Al mundo llegaban otras noticias. Las del gobierno que hablaba de desfalcos. A fuerza de ceros a la derecha, único sitio en que valen los ceros, pretendían conmover a los banqueros que los usan como argollas de empréstitos para encadenar continentes. Desfalcos y más desfalcos. Ceros y más ceros, hasta hacer miles los cientos y cientos los millones. Y las noticias de los corresponsales que describían la hazaña de una maestra que ametralladora en mano, montada a caballo, sola ella cubrió la retirada de trabajadores combatientes que defendían un puerto. Los amitos criollos gritaban hasta desgalillarse:

—¡Los desfalcos!… ¡Los desfalcos!… Pero la prensa extranjera no se interesaba por los desfalcos, sino por la cinematográfica maestra que vestida de cosaco, montada en un caballo negro, movíase a la velocidad del viento…

—¡Los desfalcos!… ¡Los desfalcos!… Tarzana, Demonio rojo y varios otros nombres fabulosos recibía la heroína…

… «Después de matar a su caballo negro y arrojarlo desde un acantilado a las embravecidas olas del Mar Caribe, la “Tarzana” saltó a una pequeña embarcación indígena, una piragua larga como un espinazo y desapareció en la noche, sobre la superficie de las aguas de plata relumbrante, escoltada por un ejército de tiburones, entre arcos de peces voladores, orquesta de peces musicales, y caballitos marinos»…

Y por el estilo seguía la noticia en tecnicolor.

Los corresponsales extranjeros fueron llamados. Se les darían pocas horas para salir del país de seguir creando aquella aureola de heroísmo a la Tarzana, cuya acción de retaguardia permitió la fuga de autoridades «moscovitas».

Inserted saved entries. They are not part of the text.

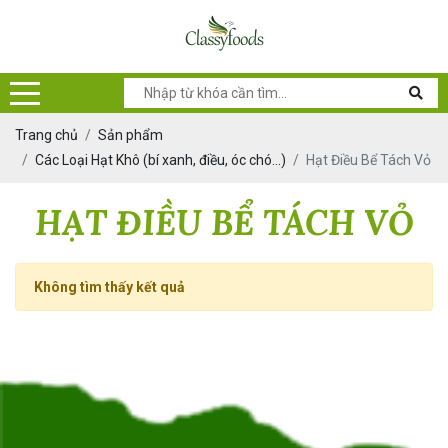
Trang chủ
Sản phẩm
Các Loại Hạt Khô (bí xanh, điều, óc chó...)
Hạt Điều Bể Tách Vỏ
HẠT ĐIỀU BỂ TÁCH VỎ
Không tìm thấy kết quả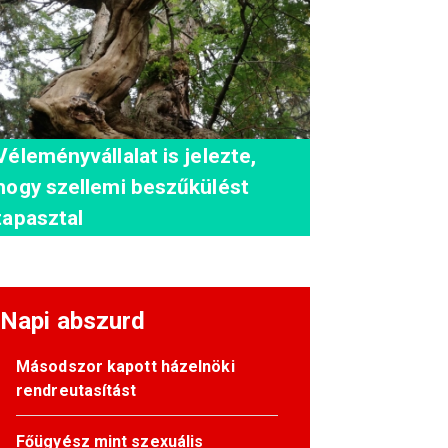
Véleményvállalat is jelezte,
hogy szellemi beszűkülést
tapasztal
Napi abszurd
Másodszor kapott házelnöki
rendreutasítást
Főügyész mint szexuális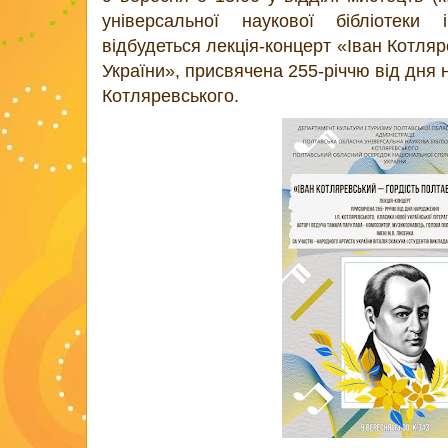
універсальної наукової бібліотеки 
відбудеться лекція-концерт «Іван Котляр
України», присвячена 255-річчю від дня
Котляревського.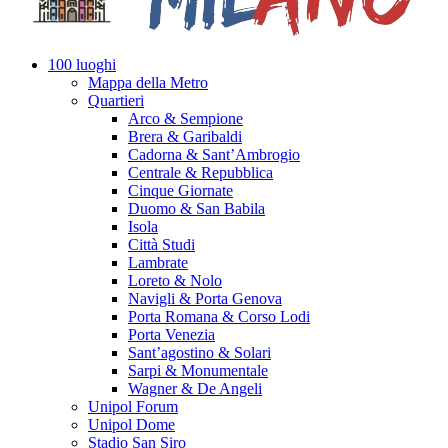
100 luoghi
Mappa della Metro
Quartieri
Arco & Sempione
Brera & Garibaldi
Cadorna & Sant’Ambrogio
Centrale & Repubblica
Cinque Giornate
Duomo & San Babila
Isola
Città Studi
Lambrate
Loreto & Nolo
Navigli & Porta Genova
Porta Romana & Corso Lodi
Porta Venezia
Sant’agostino & Solari
Sarpi & Monumentale
Wagner & De Angeli
Unipol Forum
Unipol Dome
Stadio San Siro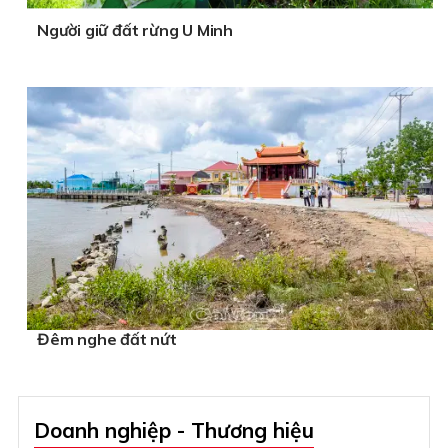
Người giữ đất rừng U Minh
Đêm nghe đất nứt
Doanh nghiệp - Thương hiệu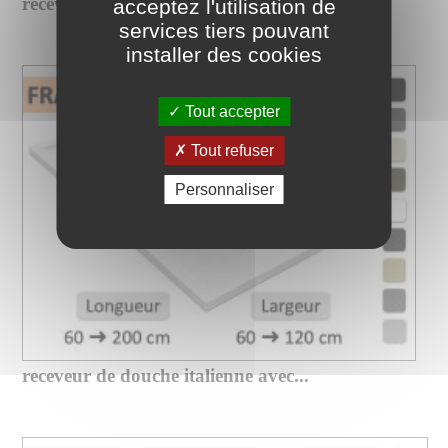
receveur de douche xxl sur mesure...
acceptez l'utilisation de
services tiers pouvant
installer des cookies
Tout accepter
Tout refuser
Personnaliser
receveur de douche italienne avec...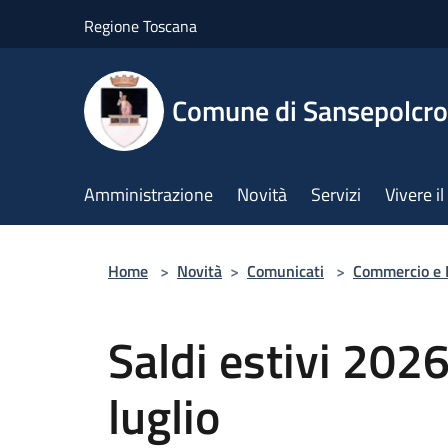
Salta al contenuto principale
Regione Toscana
Comune di Sansepolcro
Amministrazione
Novità
Servizi
Vivere 
Home
>
Novità
>
Comunicati
>
Commercio e 
Saldi estivi 202
luglio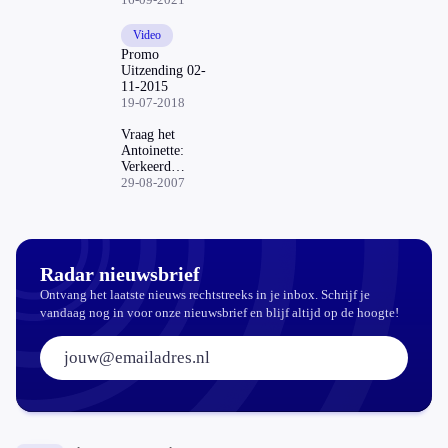
Video
Promo
Uitzending 02-
11-2015
19-07-2018
Vraag het
Antoinette:
Verkeerd
vloeradvies
29-08-2007
Radar nieuwsbrief
Ontvang het laatste nieuws rechtstreeks in je inbox. Schrijf je
vandaag nog in voor onze nieuwsbrief en blijf altijd op de hoogte!
E-mailadres: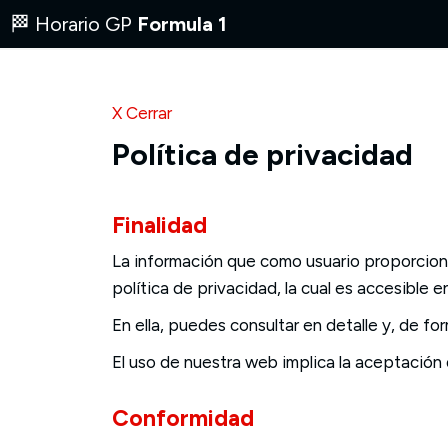
🏁 Horario GP
Formula 1
X Cerrar
Política de privacidad
Finalidad
La información que como usuario proporciona
política de privacidad, la cual es accesible 
En ella, puedes consultar en detalle y, de f
El uso de nuestra web implica la aceptación 
Conformidad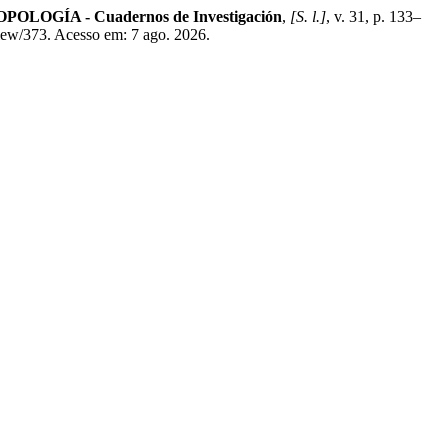
OLOGÍA - Cuadernos de Investigación
,
[S. l.]
, v. 31, p. 133–
iew/373. Acesso em: 7 ago. 2026.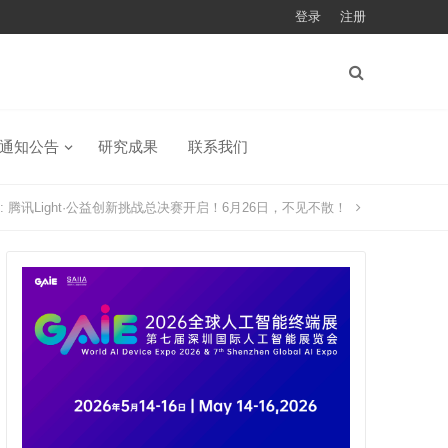
登录
注册
通知公告
研究成果
联系我们
:
腾讯Light·公益创新挑战总决赛开启！6月26日，不见不散！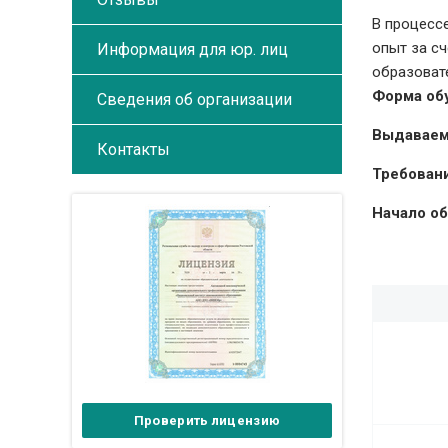
В процесс
опыт за с
Информация для юр. лиц
образоват
Форма об
Сведения об организации
Выдаваем
Контакты
Требовани
Начало об
Проверить лицензию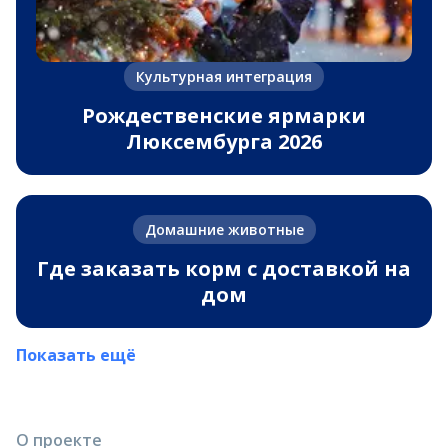
Культурная интеграция
Рождественские ярмарки
Люксембурга 2026
Домашние животные
Где заказать корм с доставкой на
дом
Показать ещё
О проекте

Amablemente y en mal español, uno de los periodistas preguntó qué otra noticia sensacional había, y en el acto se oyó el coro:

—¡Los desfalcos!… ¡Los desfalcos!…

Las agencias noticiosas y los periódicos del exterior se negaron a dar una noticia más sobre los desfalcos. Ni la Tarzana ni los desfalcos. Los amitos criollos se alarmaron. No podía ser. Un país del que no se dan noticias no existe, aunque figure en el mapa. Se multiplicaron las partidas del presupuesto destinadas a la publicidad. Se creó un Ministerio de Propaganda. Y nada. El mundo empezaba a desentenderse de aquel átomo geográfico que lo mantuvo en vela.

Una palabra salvó la situación. La pronunció con toda la humedad de la saliva tabacosa en la boca, estaba terminando de comerse un habano, lo mascaba y lo fumaba, el Master de la publicidad neoyorquina, Jerome McFee.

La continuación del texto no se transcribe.